Intervention de Jean-Claude Etienne

Commission de la culture, de l'éducation et de la communication — Réunion du 10 février 2010 : 1ère réunion
Loi de finances rectificative pour 2010 — Examen du rapport pour avis

Photo de Jean-Claude EtienneJean-Claude Etienne, rapporteur pour avis :

a souligné les enjeux du « grand emprunt » : l'objectif est de consacrer 3 % du produit intérieur brut à la recherche et au développement en application de la stratégie de Lisbonne, de développer l'économie de la connaissance et de mieux valoriser les brevets, car la France manque de brevets exploitables.

Il a rendu hommage aux co-présidents de la commission chargée de définir les priorités stratégiques d'investissement, MM. Alain Juppé et Michel Rocard, ce dernier ayant été auditionné le mardi 9 février 2010 par l'Office parlementaire d'évaluation des choix scientifiques et technologiques (OPECST).

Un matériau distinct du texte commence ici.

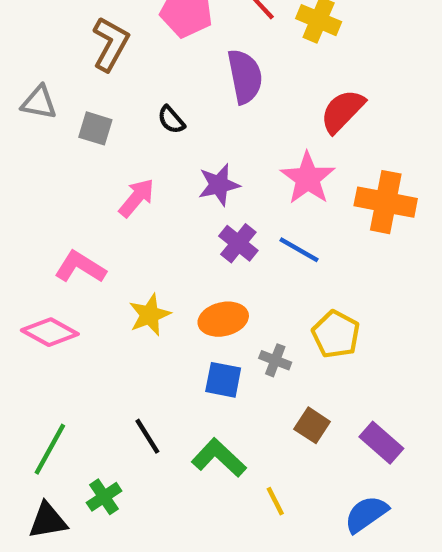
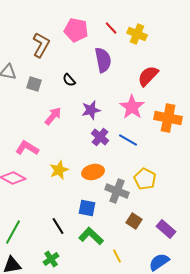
gray cross: (275, 360) -> (117, 191), size x1.6
blue square: (223, 380) -> (87, 208), moved
green cross: (104, 497) -> (51, 259), moved

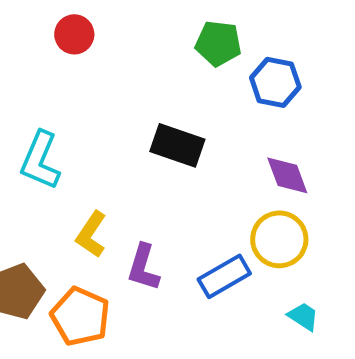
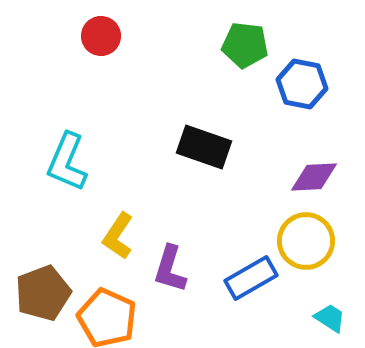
purple diamond: (287, 175) -> (314, 177), turned -72

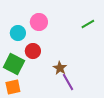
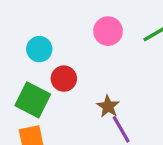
pink circle: (39, 22) -> (108, 31), moved

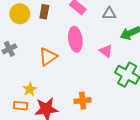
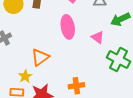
orange triangle: (48, 57) -> (40, 57), moved

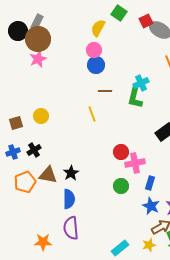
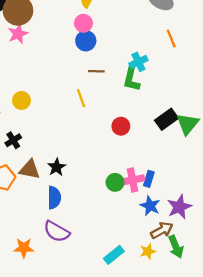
red circle: (121, 152) -> (121, 126), moved
pink cross: (135, 163) -> (133, 180), moved
purple semicircle: (71, 228) -> (57, 231), turned -55

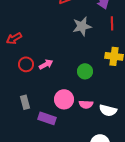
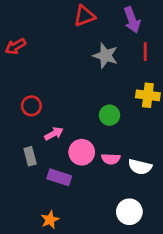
gray star: (82, 26) -> (106, 56), turned 30
red arrow: (14, 38) -> (16, 46), moved
pink arrow: (46, 64) -> (54, 134), moved

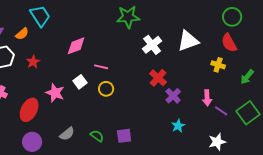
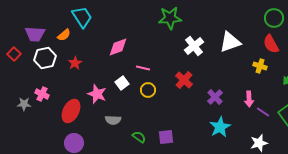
red cross: (158, 78) -> (184, 80), moved
cyan star: (178, 126) -> (220, 127), size x1.5
gray semicircle: (67, 134) -> (113, 120), moved, turned 42

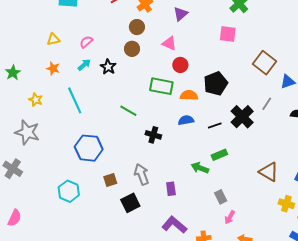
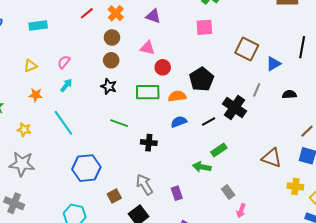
purple triangle: (181, 14) -> (153, 16), turned -49
black star: (108, 67) -> (109, 86), moved

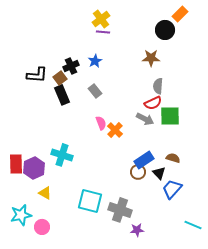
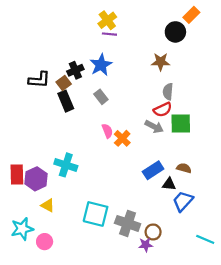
blue star: (95, 61) -> (101, 65), size x1.5
brown circle: (138, 172) -> (153, 232), moved
black triangle: (159, 173) -> (169, 184), turned -40

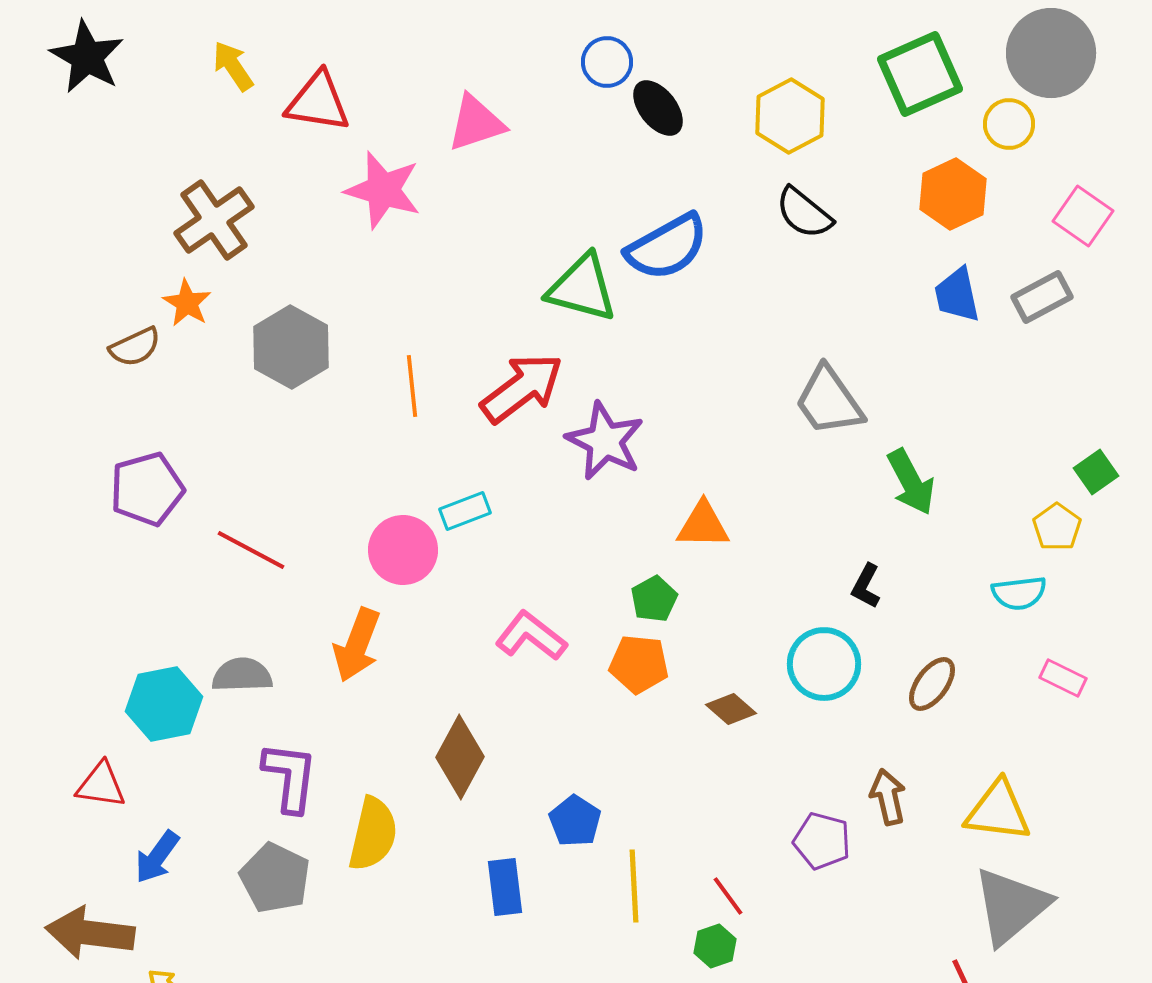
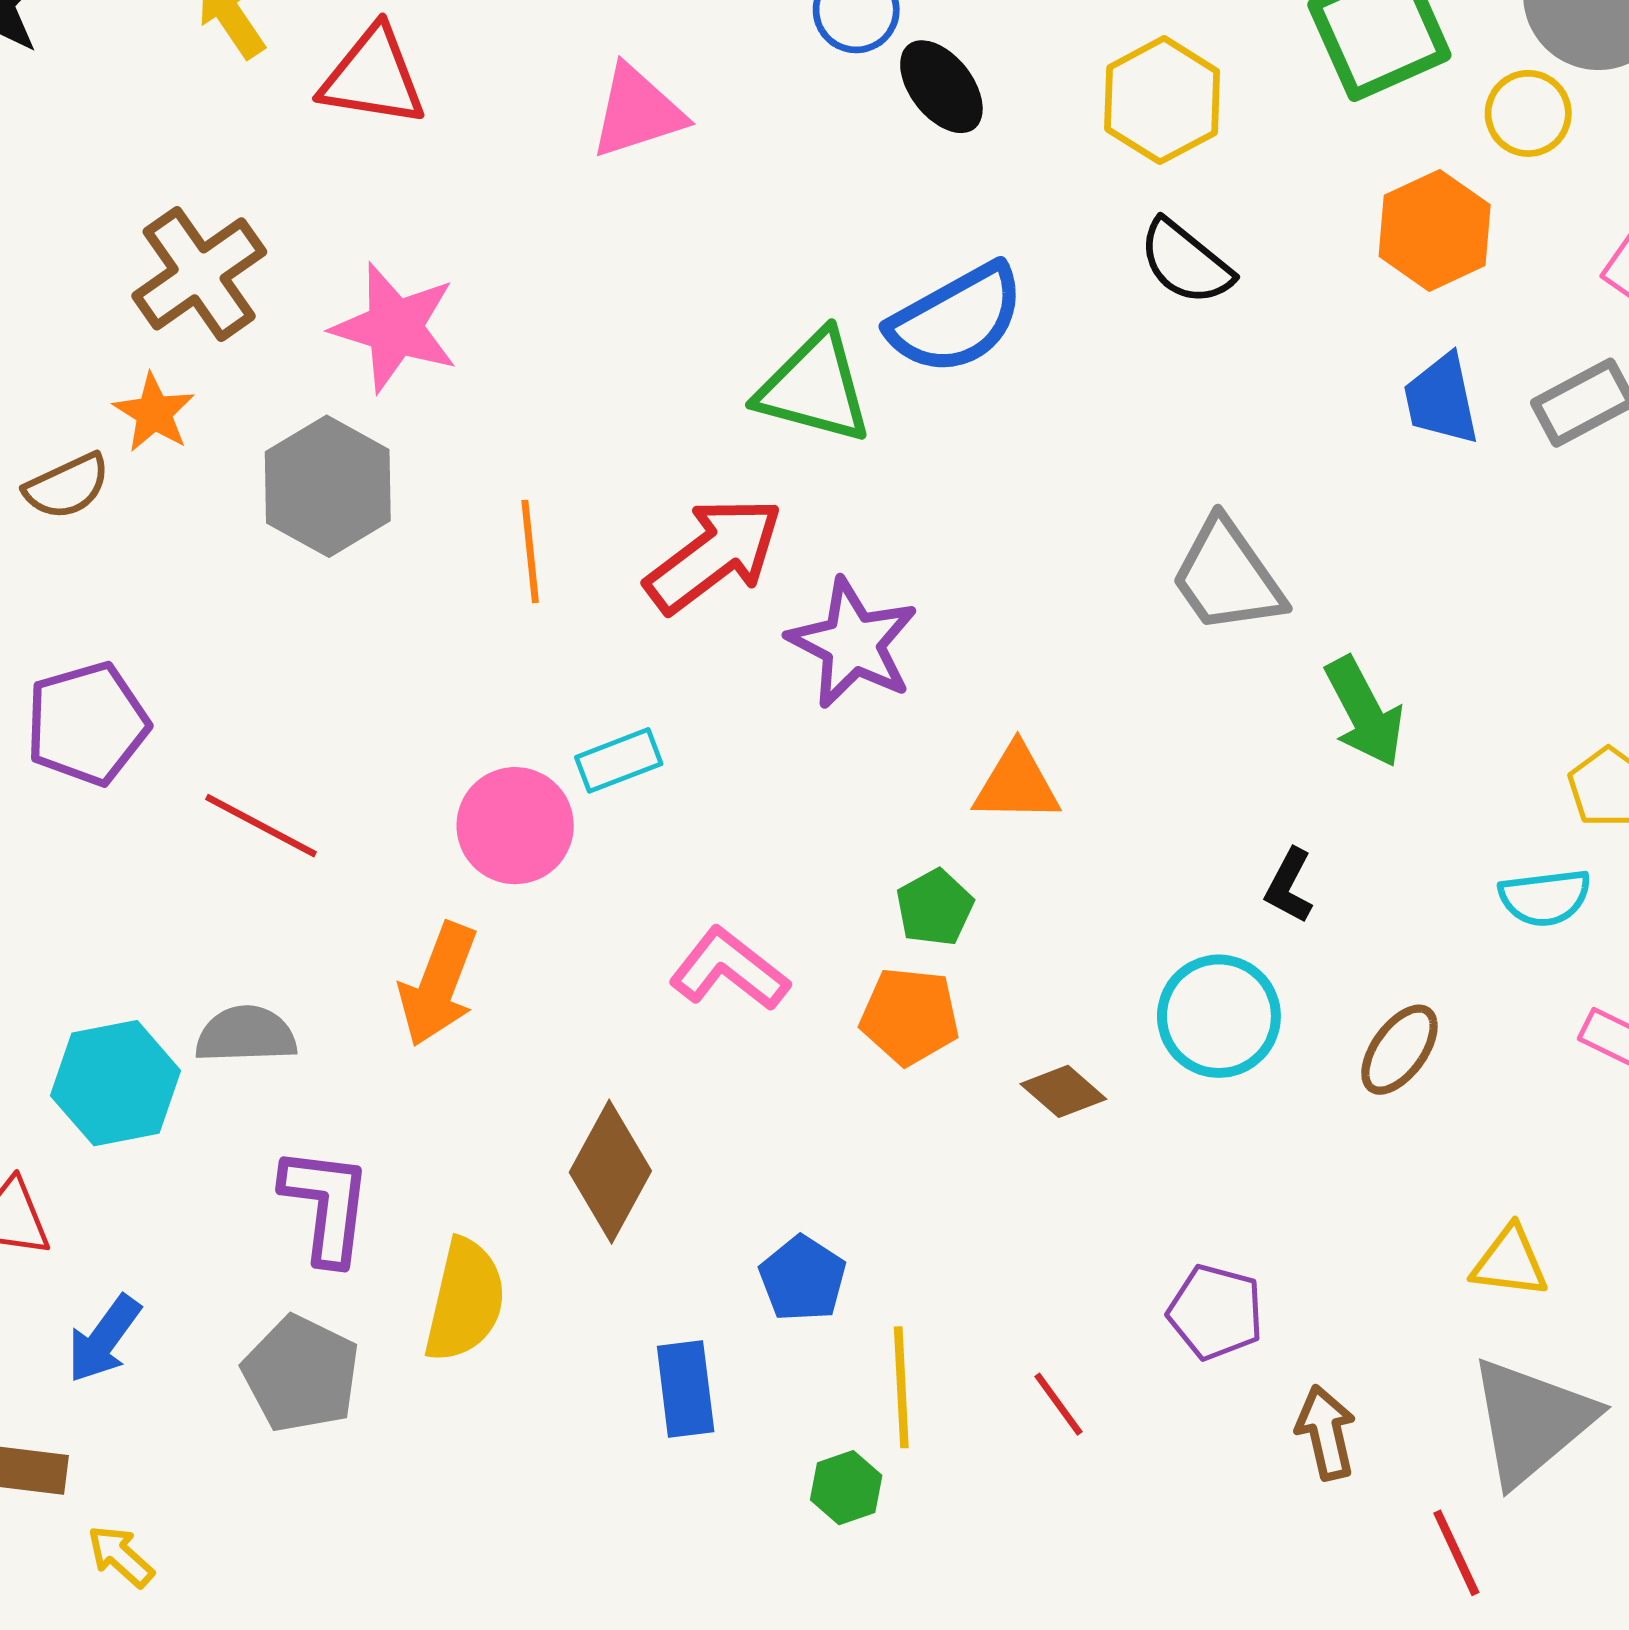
pink star: (383, 190) -> (395, 327), moved
brown arrow: (888, 797) -> (1326, 1432), moved
yellow triangle: (998, 811) -> (1510, 1262), size x0.7
green hexagon: (715, 946) -> (846, 1488), moved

Il a souligné le consensus sur le choix de consacrer l'emprunt national à des investissements d'avenir, en jouant sur deux registres référents se nourrissant l'un l'autre : le soutien aux unités productrices du savoir et le soutien aux unités productrices d'un tissu économique nouveau.

Il a indiqué que le projet de loi de finances rectificative (PLFR) pour 2010 donnait l'occasion d'amplifier les réformes tendant à sortir d'un système d'enseignement supérieur et de recherche trop cloisonné. Après avoir souligné la qualité des équipes de recherche universitaires, auxquelles les grandes écoles ont d'ailleurs le plus souvent recours, il a insisté sur la nécessité de préférer la mutualisation des moyens aux rivalités entre établissements.

Cela suppose aussi que des lieux de vie soient mis en commun, ce qui aide à la mutualisation des laboratoires eux-mêmes, et que des responsables de recherche se voient confier la responsabilité de thématiques multi-sites. La dynamique de la contractualisation, avec financements à la clé, doit encourager cette synergie.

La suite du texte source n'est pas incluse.